Look in the data below for the line that has "23/02/2018 at 2:13 chiều", then print exactly every line from there through the line that has "Esparragalejo", leaving pictures out.
** Task input follows **
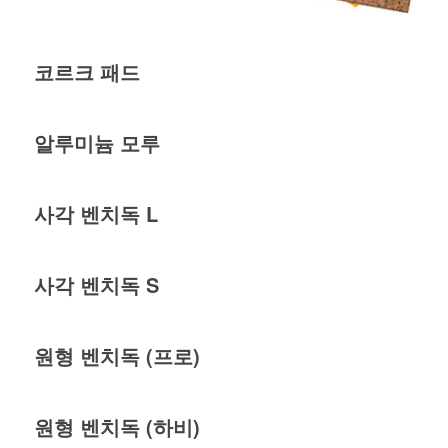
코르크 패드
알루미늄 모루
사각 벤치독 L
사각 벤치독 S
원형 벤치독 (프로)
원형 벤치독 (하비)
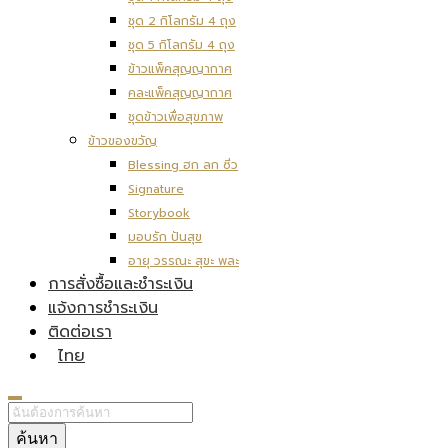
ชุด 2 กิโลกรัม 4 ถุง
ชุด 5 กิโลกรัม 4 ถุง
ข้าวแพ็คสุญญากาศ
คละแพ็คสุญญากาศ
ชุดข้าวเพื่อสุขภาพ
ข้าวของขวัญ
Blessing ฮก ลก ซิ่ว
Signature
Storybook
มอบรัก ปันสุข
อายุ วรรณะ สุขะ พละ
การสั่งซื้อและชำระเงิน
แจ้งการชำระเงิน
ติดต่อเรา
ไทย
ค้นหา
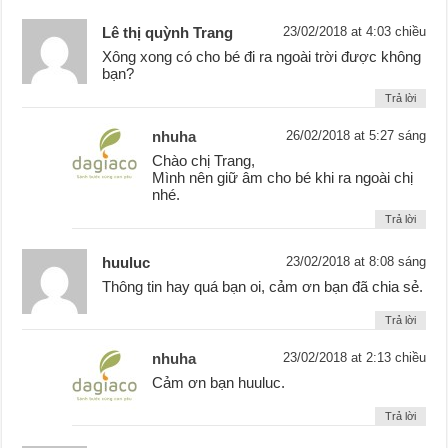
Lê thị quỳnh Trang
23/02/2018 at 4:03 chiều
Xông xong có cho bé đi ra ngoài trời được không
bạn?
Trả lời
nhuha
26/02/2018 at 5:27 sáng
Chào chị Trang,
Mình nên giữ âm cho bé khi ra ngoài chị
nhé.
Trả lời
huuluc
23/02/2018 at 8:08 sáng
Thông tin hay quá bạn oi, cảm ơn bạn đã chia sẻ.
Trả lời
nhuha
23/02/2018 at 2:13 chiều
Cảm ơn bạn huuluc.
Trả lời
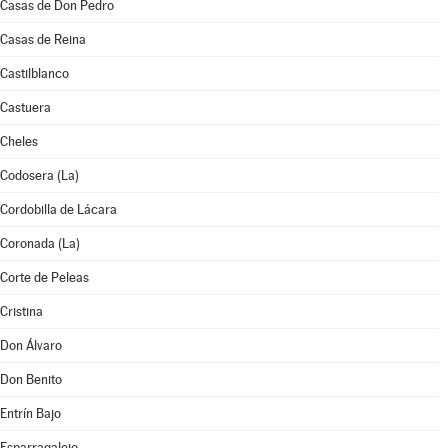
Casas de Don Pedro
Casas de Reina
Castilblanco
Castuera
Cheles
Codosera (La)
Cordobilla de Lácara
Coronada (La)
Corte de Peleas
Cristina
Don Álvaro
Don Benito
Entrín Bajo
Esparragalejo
** End of Task input **
** Task input follows **
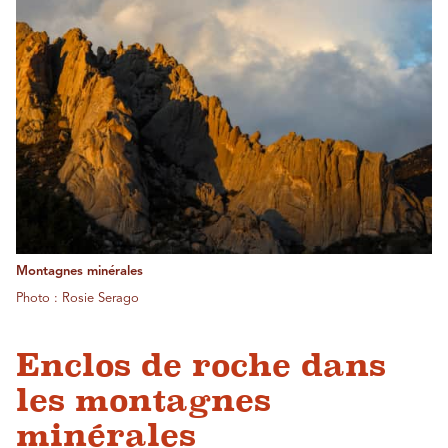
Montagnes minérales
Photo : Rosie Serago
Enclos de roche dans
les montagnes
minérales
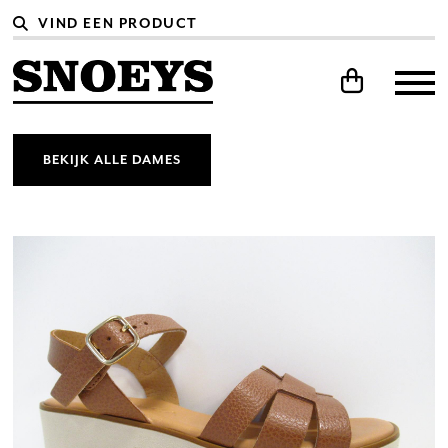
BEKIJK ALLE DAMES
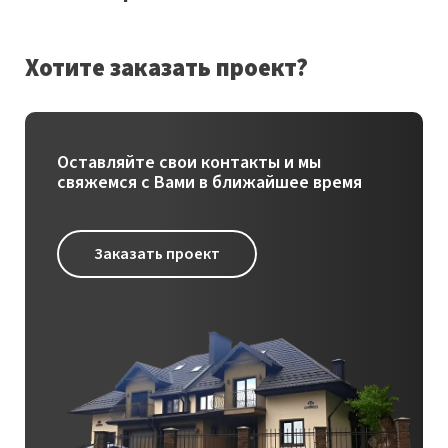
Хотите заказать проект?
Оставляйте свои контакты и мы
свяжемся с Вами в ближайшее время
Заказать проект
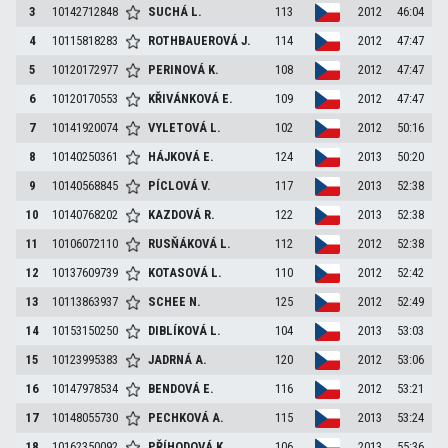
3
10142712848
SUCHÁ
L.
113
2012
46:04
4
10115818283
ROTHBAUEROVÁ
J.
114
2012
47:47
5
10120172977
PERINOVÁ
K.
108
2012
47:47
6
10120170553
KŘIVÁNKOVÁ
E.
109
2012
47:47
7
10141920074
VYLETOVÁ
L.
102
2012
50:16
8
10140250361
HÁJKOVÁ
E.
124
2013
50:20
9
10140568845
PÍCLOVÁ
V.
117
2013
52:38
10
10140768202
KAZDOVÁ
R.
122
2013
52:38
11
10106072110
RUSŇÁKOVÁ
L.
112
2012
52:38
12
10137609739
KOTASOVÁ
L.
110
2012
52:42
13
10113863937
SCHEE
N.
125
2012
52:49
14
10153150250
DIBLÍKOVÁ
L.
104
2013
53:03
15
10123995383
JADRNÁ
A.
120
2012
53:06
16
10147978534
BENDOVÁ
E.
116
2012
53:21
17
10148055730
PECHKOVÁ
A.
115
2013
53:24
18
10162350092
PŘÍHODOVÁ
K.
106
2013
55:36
** End of Task input **
• _Result below_
23/02/2018 at 2:13 chiều
Cảm ơn bạn huuluc.
Trả lời
Casas de Don Pedro
Casas de Reina
Castilblanco
Castuera
Cheles
Codosera (La)
Cordobilla de Lácara
Coronada (La)
Corte de Peleas
Cristina
Don Álvaro
Don Benito
Entrín Bajo
Esparragalejo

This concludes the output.